Electro-plating is a process whereby the superabrasive grains are held in place by a nickel matrix which is deposited electro-chemically onto a metal substrate body. Generally speaking, such tools are single layer tools. The grains are classified in size according to FEPA or ANSI standards.

Depending on the application, the composition of the nickel matrix may be adapted by incorporating a variety of organic or inorganic filling materials.
The selection of these fillers depends on the following application criteria: Hardness, Power of adhesion, Resistance to wear, Density.
The body must be electrically conductive. The type of steel, however, is of minor importance for the electro-plating process but should be known to ensure optimal pre-treatment and subsequent final adherence of the grains to the nickel matrix, given the exposure of the tool to high cutting forces.

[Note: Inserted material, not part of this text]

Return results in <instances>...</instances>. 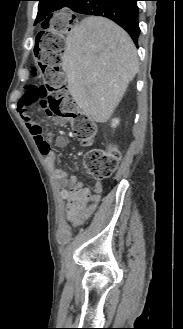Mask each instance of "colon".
<instances>
[{"mask_svg":"<svg viewBox=\"0 0 183 329\" xmlns=\"http://www.w3.org/2000/svg\"><path fill=\"white\" fill-rule=\"evenodd\" d=\"M79 19V14H46L42 25L37 26L33 36L38 39L33 47V62L28 71L40 74H28L27 86H22L18 114L32 116L37 113L45 118L69 120L74 135L88 143L94 137L95 126L86 114L76 108L67 90V74H63L60 68L62 38H75ZM40 149L43 153L49 151L48 140H42ZM121 157L120 150L114 145L94 148L85 154L84 166L93 178L103 180L115 172ZM64 194L70 202L80 203L78 191L72 189Z\"/></svg>","mask_w":183,"mask_h":329,"instance_id":"1","label":"colon"}]
</instances>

Generally, the deposited grains should be embedded to the level of at least half their nominal grain size.

This level of embedding leads to the highest possible concentration of abrasive grains and chip clearance spaces. Concentration and chip clearance can be varied substantially and in a controlled manner to create a tool which is perfectly adapted to its specific grinding task.
The high number of exposed cutting edges illustrates the advantages of electro-plated grinding wheels: Aggressive cutting ability, Ability to cope with hard and soft « long chipping » materials, High material removal capacity.

Given the same grit size, resulting surface finishes of surfaces ground with electro-plated wheels tend to be rougher that surfaces ground with other bonding systems (resin, vitrified or metal bonded). Over time, the surface finish will, however, improve due to micro-crystalline wear on the cutting edges and due to the overall increase of active cutting edges. This translates, to some extent, into a variable surface finish over the tool life. The stationary range of the resulting surface finish is, however, considerably broad.

The end of tool life has been reached when the height of the superabrasive layer has been worn to such an extent that the overall volume of chip clearance has become negligible and the cutting edges and the bond matrix are on the same level. In many cases, however, measures can be taken to regenerate the superabrasive layer, or alternatively, the undamaged substrate body can be nickel-stripped and be replated.
This translates into time and cost savings.

Many types of abrasive grains could be plated onto substrate bodies. These include aluminium oxides, silicon carbides, zirconium oxides, boron carbide and many more.

Reishauer, however, restricts itself to the so-called superabrasives such as cubic boron nitride (CBN) and diamond, and, of course, encompasses a great range of variants within these two types of abrasives.